Когда Катя как перед богом открылась перед ним, в первые минуты он решил сбросить ее за борт. Солнце висело над морем, накаляя волны обманчивым жаром. Он поглядел на эти волны, отложил казнь до утра. За ночь-то он и полюбил ее. Стрелял в нее механик, но командир заслонил плечом. Эсминец и два сторожевика вернулись на родину. Служила ему верой, правдой, всей душой, потому что рождена для любви. Был Юматов страстен, горяч с перехлестами, стихиен, но с твердыми берегами офицерской чести. Однажды в заступничестве своем за бывшего сослуживца рассвоевольничался, непоправимо глубоко оступился.
Но арестовать себя не дал. Закрытую на ключ дверь подпер еще диваном и стал отстреливаться. Ее мольбу сдаться не слышал. Тогда Катерина кошкой повисла на его руке. Нечаянный самострел в бок свалил его. Она открыла дверь Маврикию Сохатому, бросилась к Юматову, чтоб перевязать рану. Бледное татарское лицо его показалось из-за шкафа.
— Катька, — так он назвал ее второй раз; это «Катька» было тяжким презрением и мучительным недоумением.
Грохнул выстрел, и Юматов, не выпуская из руки браунинг, шагнул из-за шкафа, упал на колени, качнулся влево, потом направо и назад. Потом, вздрогнув мускулами шеи, склонился лицом к полу…
В отца Серафима — случай играет ею временами.

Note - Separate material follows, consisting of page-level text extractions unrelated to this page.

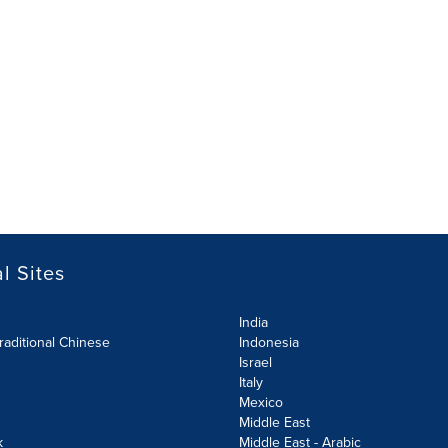
l Sites
India
raditional Chinese
Indonesia
Israel
Italy
Mexico
Middle East
k
Middle East - Arabic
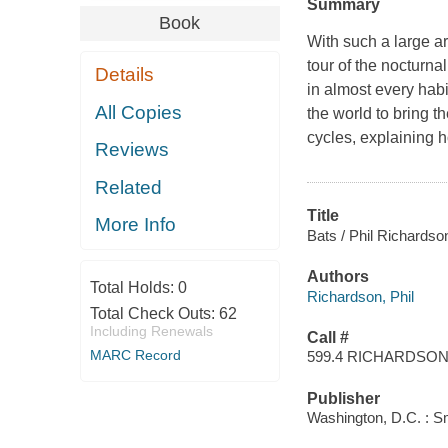
Summary
Book
With such a large a
tour of the nocturna
Details
in almost every hab
All Copies
the world to bring t
cycles, explaining
Reviews
Related
Title
More Info
Bats / Phil Richardso
Authors
Total Holds:
0
Richardson, Phil
Total Check Outs:
62
Including Renewals
Call #
MARC Record
599.4 RICHARDSO
Publisher
Washington, D.C. : Sm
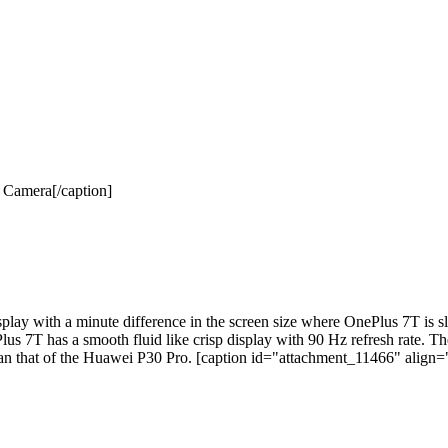
Camera[/caption]
 with a minute difference in the screen size where OnePlus 7T is sli
Plus 7T has a smooth fluid like crisp display with 90 Hz refresh rate.
r than that of the Huawei P30 Pro. [caption id="attachment_11466" align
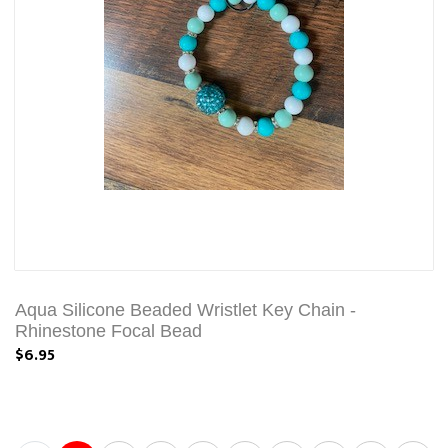
Aqua Silicone Beaded Wristlet Key Chain -
Rhinestone Focal Bead
$6.95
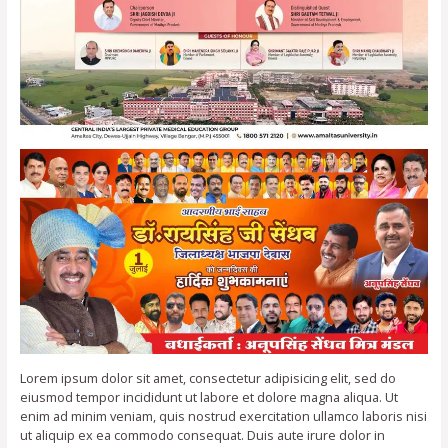
Lorem ipsum dolor sit amet, consectetur adipisicing elit, sed do
eiusmod tempor incididunt ut labore et dolore magna aliqua. Ut
enim ad minim veniam, quis nostrud exercitation ullamco laboris nisi
ut aliquip ex ea commodo consequat. Duis aute irure dolor in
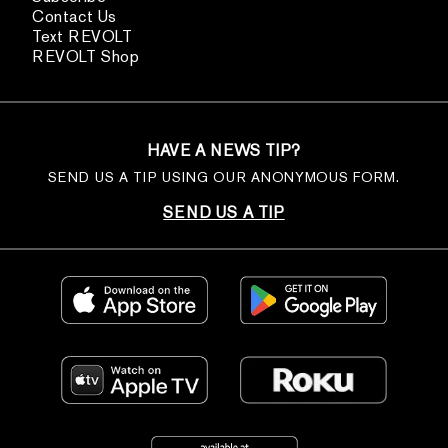
Contact Us
Text REVOLT
REVOLT Shop
HAVE A NEWS TIP?
SEND US A TIP USING OUR ANONYMOUS FORM.
SEND US A TIP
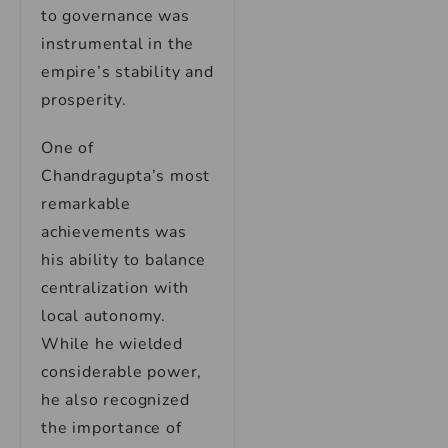
to governance was
instrumental in the
empire’s stability and
prosperity.
One of
Chandragupta’s most
remarkable
achievements was
his ability to balance
centralization with
local autonomy.
While he wielded
considerable power,
he also recognized
the importance of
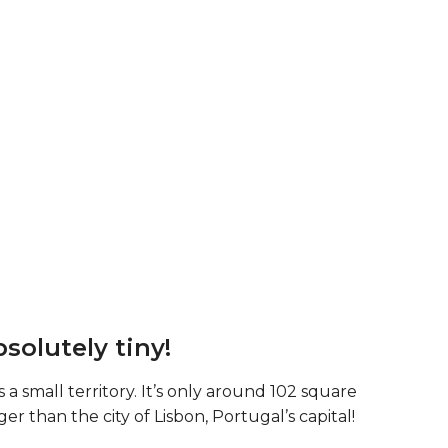
bsolutely tiny!
a small territory. It’s only around 102 square
ger than the city of Lisbon, Portugal’s capital!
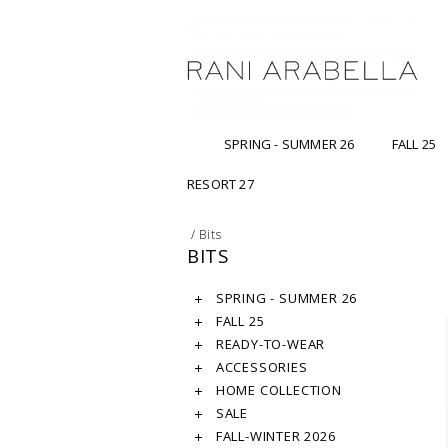
SPRING - SUMMER 26
FALL 25
RESORT 27
/
Bits
BITS
SPRING - SUMMER 26
FALL 25
READY-TO-WEAR
ACCESSORIES
HOME COLLECTION
SALE
FALL-WINTER 2026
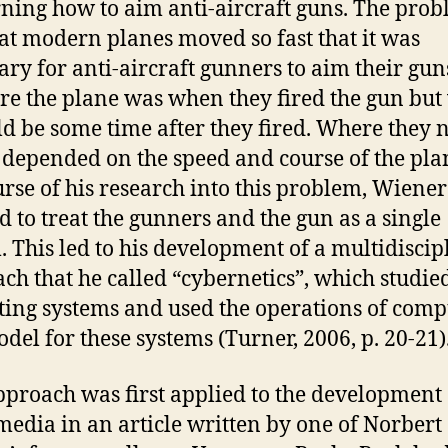
ning how to aim anti-aircraft guns. The pro
at modern planes moved so fast that it was
ary for anti-aircraft gunners to aim their gun
re the plane was when they fired the gun bu
ld be some time after they fired. Where they
 depended on the speed and course of the pla
urse of his research into this problem, Wiener
d to treat the gunners and the gun as a single
. This led to his development of a multidiscip
ch that he called “cybernetics”, which studied
ting systems and used the operations of comp
odel for these systems (Turner, 2006, p. 20-21)
pproach was first applied to the development 
edia in an article written by one of Norbert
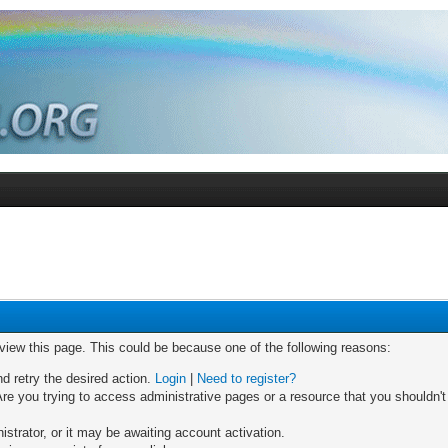
 view this page. This could be because one of the following reasons:
nd retry the desired action.
Login
|
Need to register?
re you trying to access administrative pages or a resource that you shouldn't
trator, or it may be awaiting account activation.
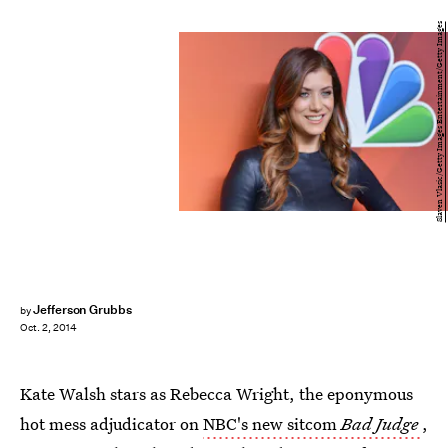
Slaven Vlasic/Getty Images Entertainment/Getty Images
Jefferson Grubbs
by
Oct. 2, 2014
Kate Walsh stars as Rebecca Wright, the eponymous
hot mess adjudicator on
NBC's new sitcom
Bad Judge
,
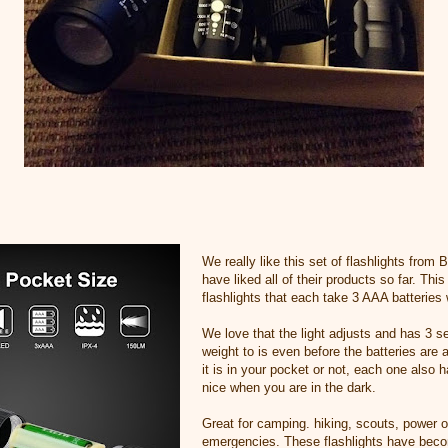
We really like this set of flashlights from
have liked all of their products so far. This
flashlights that each take 3 AAA batteries 
We love that the light adjusts and has 3 s
weight to is even before the batteries are 
it is in your pocket or not, each one also 
nice when you are in the dark.
Great for camping. hiking, scouts, power 
emergencies. These flashlights have becom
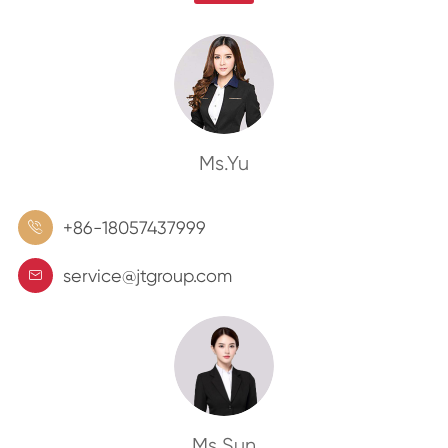
Ms.Yu
+86-18057437999

service@jtgroup.com

Ms.Sun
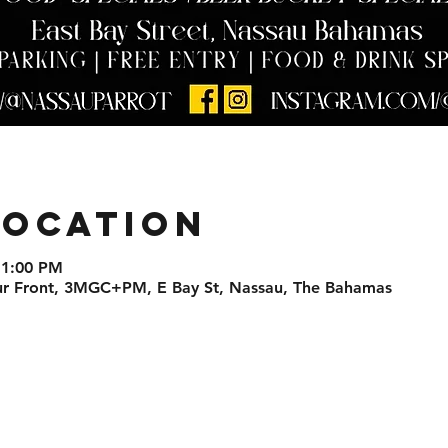
Location
11:00 PM
ur Front, 3MGC+PM, E Bay St, Nassau, The Bahamas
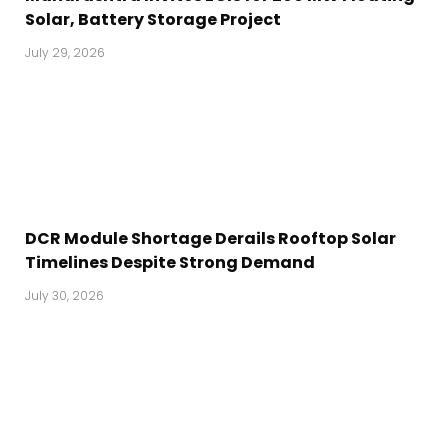
Solar, Battery Storage Project
July 29, 2026
DCR Module Shortage Derails Rooftop Solar
Timelines Despite Strong Demand
July 30, 2026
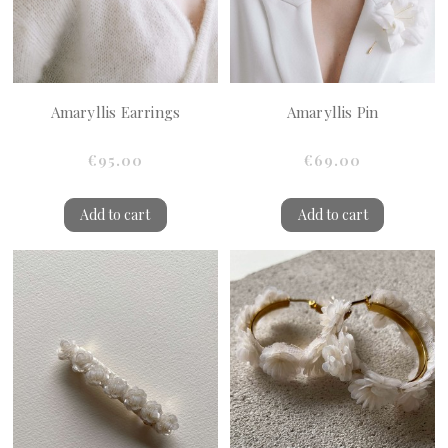
Amaryllis Earrings
Amaryllis Pin
€95.00
€69.00
Add to cart
Add to cart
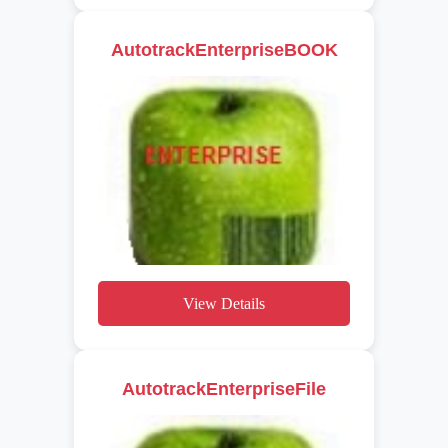
AutotrackEnterpriseBOOK
View Details
AutotrackEnterpriseFile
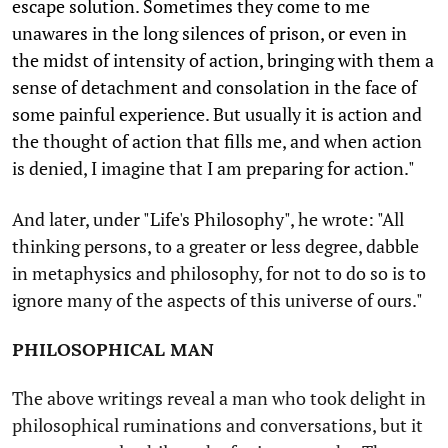
escape solution. Sometimes they come to me
unawares in the long silences of prison, or even in
the midst of intensity of action, bringing with them a
sense of detachment and consolation in the face of
some painful experience. But usually it is action and
the thought of action that fills me, and when action
is denied, I imagine that I am preparing for action."
And later, under "Life's Philosophy", he wrote: "All
thinking persons, to a greater or less degree, dabble
in metaphysics and philosophy, for not to do so is to
ignore many of the aspects of this universe of ours."
PHILOSOPHICAL MAN
The above writings reveal a man who took delight in
philosophical ruminations and conversations, but it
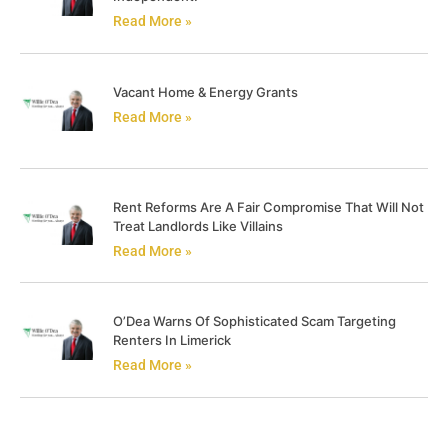
Read More »
Vacant Home & Energy Grants
Read More »
Rent Reforms Are A Fair Compromise That Will Not
Treat Landlords Like Villains
Read More »
O’Dea Warns Of Sophisticated Scam Targeting
Renters In Limerick
Read More »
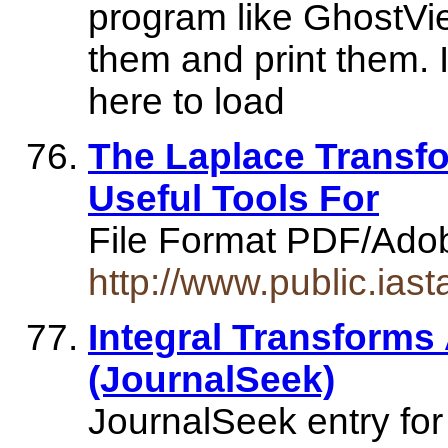
program like GhostVie
them and print them. 
here to load
The Laplace Transfo
Useful Tools For
File Format PDF/Ado
http://www.public.ias
Integral Transforms
(JournalSeek)
JournalSeek entry for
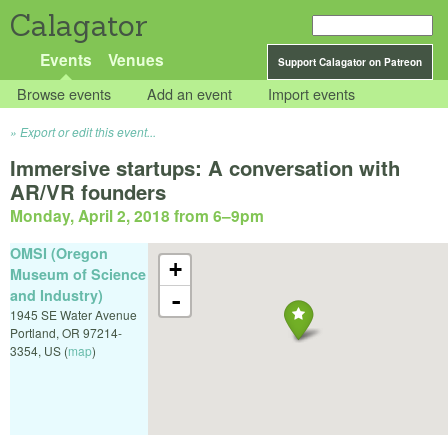
Calagator
Events
Venues
Support Calagator on Patreon
Browse events
Add an event
Import events
Export or edit this event...
Immersive startups: A conversation with
AR/VR founders
Monday, April 2, 2018 from 6
–
9pm
OMSI (Oregon
+
Museum of Science
and Industry)
-
1945 SE Water Avenue
Portland
,
OR
97214-
3354
,
US
(
map
)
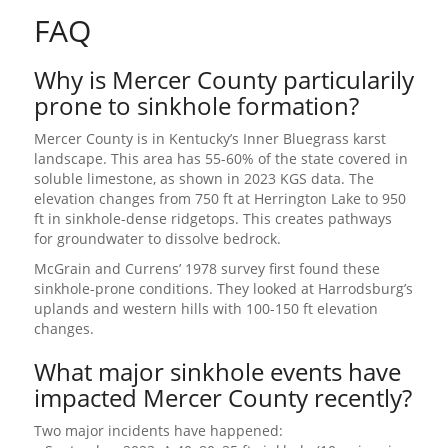
FAQ
Why is Mercer County particularily
prone to sinkhole formation?
Mercer County is in Kentucky’s Inner Bluegrass karst
landscape. This area has 55-60% of the state covered in
soluble limestone, as shown in 2023 KGS data. The
elevation changes from 750 ft at Herrington Lake to 950
ft in sinkhole-dense ridgetops. This creates pathways
for groundwater to dissolve bedrock.
McGrain and Currens’ 1978 survey first found these
sinkhole-prone conditions. They looked at Harrodsburg’s
uplands and western hills with 100-150 ft elevation
changes.
What major sinkhole events have
impacted Mercer County recently?
Two major incidents have happened:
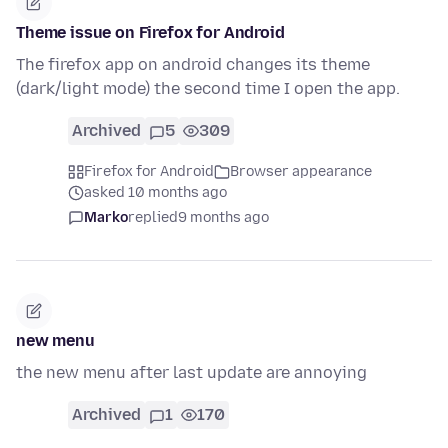
Theme issue on Firefox for Android
The firefox app on android changes its theme
(dark/light mode) the second time I open the app.
Archived
5
309
Firefox for Android
Browser appearance
asked 10 months ago
Marko
replied
9 months ago
new menu
the new menu after last update are annoying
Archived
1
170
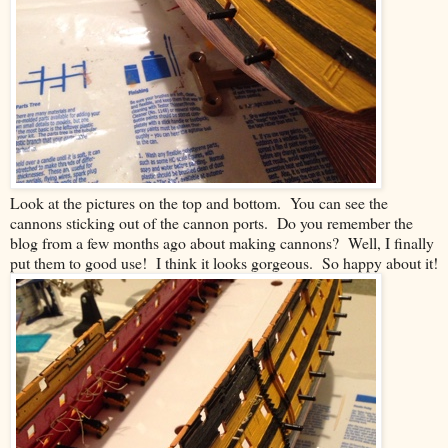
Look at the pictures on the top and bottom. You can see the
cannons sticking out of the cannon ports. Do you remember the
blog from a few months ago about making cannons? Well, I finally
put them to good use! I think it looks gorgeous. So happy about it!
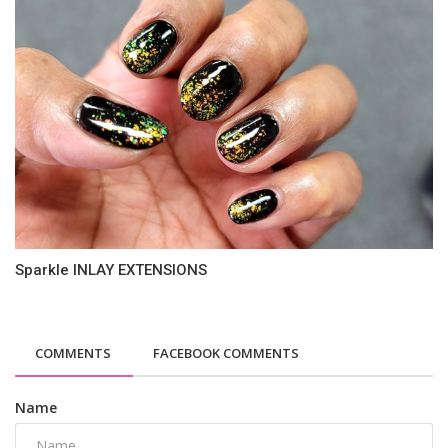
Sparkle INLAY EXTENSIONS
COMMENTS
FACEBOOK COMMENTS
Name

— Фактор тревожности воздействует на детей в семьях, неблагополучных или переживших социальный перелом в сторону резкого понижения или повышения материального уровня, — говорил Степан Светаев.
У Серафимы все это было — повышение, понижение, опять повышение — Светаеву должно быть кое-что из ее биографии известно, хотя он сторонится Филоновых лишь потому, что дядя его Маврикий Андреевич и Катерина спаяны длительной дружбой с давних пор…
Вдруг в овальной комнате загремела диковатая музыка, завопили голоса, до хрипоты сдавленные страстью.
Катерина Фирсовна и Светаев подошли к дверям распираемой музыкой комнаты. Серафима танцевала, прыгала через стулья. Металась под взглядом Истягина, как лань перед смертью, пока, очнувшись, не увидала стоявших в дверях мать и Светаева. Остановив патефон, опустилась на колени, покаянно, молитвенно прижимая руки к груди.